Brands urged to adhere to existing commitments from Myanmar suppliers


Apparel industry associations and human rights groups have come together to condemn the military coup and the growing violence in Myanmar and urge companies shopping from the Southeast Asian country to maintain the dialogue and comply with all existing commitments to factories.

In an open letter, the American Apparel & Footwear Association and organizations in the US and Europe, including ETI Sweden, the Ethical Trading Initiative and the Fair Labor Association, called for the immediate restoration of democracy in Myanmar and the immediate release of all those arrested by the military / are arrested.

The letter expresses “deep concern” about the military coup of February 1, 2021 in Myanmar and the “ongoing and increasingly violent repression of the military against its own people”, including against leaders of trade unions and labor rights organizations.

The coup threatens to reverse the progress and thawing of relations between Myanmar and the international community that have lasted since 2011.

“If democracy is not restored, the country’s hard-won social and economic progress and the well-being of its people will be seriously jeopardized. In addition, the rights of ethnic minorities and women are particularly at risk after the coup, ”the letter said.

Apparel, shoes and accessories are three of the largest export sectors in Myanmar and account for a third of Myanmar’s total exports. Myanmar’s exports of clothing, shoes and accessories have more than tripled since 2016 to $ 5.8 billion. The sector is also a huge employer. According to the letter, around 500,000 workers are employed in the country’s almost 600 factories.

The groups say the coup is creating uncertainty that is already affecting factory and freight operations.

“In view of the disruptions on the ground and the potential for further international sanctions, the coup could lead to a reassessment of Myanmar as a stable procurement partner.”

The letter urges companies shopping from Myanmar to pay special attention to the safety and economic security of workers and to determine whether they are doing business, directly or indirectly, with companies known to be owned by the military Myanmar are or are controlled by them. It urges brands to “take steps to sever these relationships while making the best possible effort to protect workers who may be affected”.

“We also urge all brands to proactively work with suppliers in Myanmar and closely monitor the situation in all of their supplier factories,” the letter continues. “Businesses should strive to meet all existing obligations to factories (both in terms of payments and orders already in production), to ensure that workers are paid for the work they do, and, when necessary, to have lenient contract terms Extend delivery dates, especially because production and export are likely to be negatively affected due to various factors. ”

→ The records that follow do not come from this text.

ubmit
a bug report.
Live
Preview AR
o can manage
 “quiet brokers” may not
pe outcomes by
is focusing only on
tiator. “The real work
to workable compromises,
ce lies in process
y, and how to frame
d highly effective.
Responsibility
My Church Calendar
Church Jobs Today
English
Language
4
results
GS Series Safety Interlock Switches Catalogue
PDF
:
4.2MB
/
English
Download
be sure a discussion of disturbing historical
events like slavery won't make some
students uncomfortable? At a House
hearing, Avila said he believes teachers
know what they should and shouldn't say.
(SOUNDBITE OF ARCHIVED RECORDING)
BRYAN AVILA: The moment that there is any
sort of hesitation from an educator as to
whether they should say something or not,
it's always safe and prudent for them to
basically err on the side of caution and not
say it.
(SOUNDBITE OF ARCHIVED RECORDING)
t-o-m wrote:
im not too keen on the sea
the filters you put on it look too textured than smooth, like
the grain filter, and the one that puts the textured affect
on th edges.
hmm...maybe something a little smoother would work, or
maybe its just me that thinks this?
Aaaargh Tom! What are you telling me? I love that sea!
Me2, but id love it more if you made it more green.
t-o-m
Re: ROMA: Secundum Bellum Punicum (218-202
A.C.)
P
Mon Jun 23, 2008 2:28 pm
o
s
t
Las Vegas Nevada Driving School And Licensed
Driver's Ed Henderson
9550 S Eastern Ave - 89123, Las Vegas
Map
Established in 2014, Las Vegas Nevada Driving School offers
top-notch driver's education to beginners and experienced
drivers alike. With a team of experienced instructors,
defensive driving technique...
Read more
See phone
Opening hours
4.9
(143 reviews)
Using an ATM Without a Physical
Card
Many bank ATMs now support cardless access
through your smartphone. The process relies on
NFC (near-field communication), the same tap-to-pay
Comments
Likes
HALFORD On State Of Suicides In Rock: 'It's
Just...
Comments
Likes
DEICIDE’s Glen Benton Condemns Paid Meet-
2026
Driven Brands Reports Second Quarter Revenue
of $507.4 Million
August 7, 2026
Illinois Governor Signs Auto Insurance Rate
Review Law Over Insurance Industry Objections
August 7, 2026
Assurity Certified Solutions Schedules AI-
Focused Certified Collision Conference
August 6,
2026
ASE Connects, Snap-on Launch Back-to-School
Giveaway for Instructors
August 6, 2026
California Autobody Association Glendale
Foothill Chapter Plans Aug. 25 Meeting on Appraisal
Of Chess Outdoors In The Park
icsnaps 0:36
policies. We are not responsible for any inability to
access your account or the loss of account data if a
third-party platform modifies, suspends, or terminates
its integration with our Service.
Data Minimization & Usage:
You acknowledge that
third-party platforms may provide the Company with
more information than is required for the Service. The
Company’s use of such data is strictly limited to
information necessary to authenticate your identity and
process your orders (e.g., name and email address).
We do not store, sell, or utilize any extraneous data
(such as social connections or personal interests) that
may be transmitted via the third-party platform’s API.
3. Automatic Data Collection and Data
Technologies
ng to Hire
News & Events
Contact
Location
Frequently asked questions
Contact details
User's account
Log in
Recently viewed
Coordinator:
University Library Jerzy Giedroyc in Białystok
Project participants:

Fashion brands and retailers shopping in Myanmar were recently urged to Take action by trade unions and workers’ rights groups help end the military coup in the country – including public participation in the international condemnation of the seizure of power.

Retailers and brands that account for around 40% of Myanmar’s apparel exports – including C&A, H&M Group and Inditex – said they were last month deeply concerned about current developments in the country after the recent military coup.

just-style followed the consequences of the coup at the beginning of February: Apparel sector likely biggest loser from Myanmar coup.

Myanmar clothing industry executives and experts warn that the country’s clothing sector was already suffering from the coup when the military took power and arrested Aung San Suu Kyi and other elected leaders: The Myanmar clothing industry continues to be shrouded in uncertainty.

Global unions and the head of the International Labor Organization (ILO) have already taken a stand against the military takeover, and clothing brands have become brands urged not to abandon the country’s suppliers.

Leave A Reply

Your email address will not be published.